On pourrait citer vingt exemples analogues, attestant un état de choses que nous ne comprenons plus guère aujourd’hui, mais qui donnait alors à. la privation de nouvelles comme aux séparations un caractère douloureux. Pendant la durée de son exil, Louis XVIII n’a pas cessé d’en souffrir. A Mitau, il s’en plaignait et se désolait « d’être au bout du monde. » Il ne fut pas plus heureux en Angleterre, quoique plus rapproché de la France.

En 1811, alors qu’on s’attendait à voir se rompre l’alliance conclue à Tilsitt entre Napoléon et Alexandre et la guerre recommencer, la rareté d’informations sûres pesa lourdement sur lui. Le gouvernement anglais aurait pu lui communiquer celles qu’il recevait du dehors par ses agens diplomatiques. Mais c’était un système de ne plus entretenir de relations politiques avec le roi de France. On ne lui communiquait donc rien[1] ; il ne savait rien que par les papiers publics dont les dires étaient ordinairement erronés ou dénaturés. Les lettres que ses représentans lui adressaient ne présentaient le plus souvent, quand il les recevait, qu’un intérêt rétrospectif.

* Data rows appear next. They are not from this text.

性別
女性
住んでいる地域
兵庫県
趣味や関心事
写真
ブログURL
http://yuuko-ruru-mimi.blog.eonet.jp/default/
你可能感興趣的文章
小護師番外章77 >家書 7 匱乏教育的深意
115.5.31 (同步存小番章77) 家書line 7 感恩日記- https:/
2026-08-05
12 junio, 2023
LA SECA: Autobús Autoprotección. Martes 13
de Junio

Du reste, ses moyens d’informations s’étaient singulièrement raréfiés par suite de la dispersion des émigrés et du retour du plus grand nombre en France. S’il n’avait eu à Vienne La Fare et le marquis de Bonnay, et si Blacas n’avait entretenu une active correspondance avec le comte de Maistre qui résidait toujours à Saint-Pétersbourg, à Hartwell on n’aurait su que par les gazettes et très incomplètement ce qui se passait dans le Nord de l’Europe où se jouait alors la fortune de la France. C’est seulement de Saint-Pétersbourg et de Vienne qu’arrivaient au Roi les nouvelles qu’il avait intérêt à connaître.

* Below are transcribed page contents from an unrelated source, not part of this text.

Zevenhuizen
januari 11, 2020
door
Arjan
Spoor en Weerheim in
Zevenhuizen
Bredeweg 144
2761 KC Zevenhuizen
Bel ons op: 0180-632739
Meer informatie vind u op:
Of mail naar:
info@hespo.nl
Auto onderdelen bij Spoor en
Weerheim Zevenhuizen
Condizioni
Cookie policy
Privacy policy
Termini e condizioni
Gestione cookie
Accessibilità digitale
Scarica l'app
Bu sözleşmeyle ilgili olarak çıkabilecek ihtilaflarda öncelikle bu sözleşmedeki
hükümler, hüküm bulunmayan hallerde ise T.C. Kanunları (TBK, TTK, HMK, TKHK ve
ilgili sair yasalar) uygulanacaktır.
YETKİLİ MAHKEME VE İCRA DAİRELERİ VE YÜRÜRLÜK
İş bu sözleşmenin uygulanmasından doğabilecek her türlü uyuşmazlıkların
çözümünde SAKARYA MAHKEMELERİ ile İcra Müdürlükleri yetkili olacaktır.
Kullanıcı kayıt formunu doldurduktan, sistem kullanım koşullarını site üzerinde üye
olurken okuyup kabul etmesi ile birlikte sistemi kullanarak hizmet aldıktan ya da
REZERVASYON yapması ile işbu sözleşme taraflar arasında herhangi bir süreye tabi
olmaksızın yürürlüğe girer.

Pendant la campagne de Russie, Joseph de Maistre, mieux placé que La Fare pour bien voir, se prodigue pour tenir Blacas au courant des événemens. Il lui transmet les nouvelles qui arrivent du théâtre de la guerre dans la capitale lasse, telles

  1. II en était de même en Russie. De Maistre écrit : « Le caractère général du gouvernement le porte à tout cacher. »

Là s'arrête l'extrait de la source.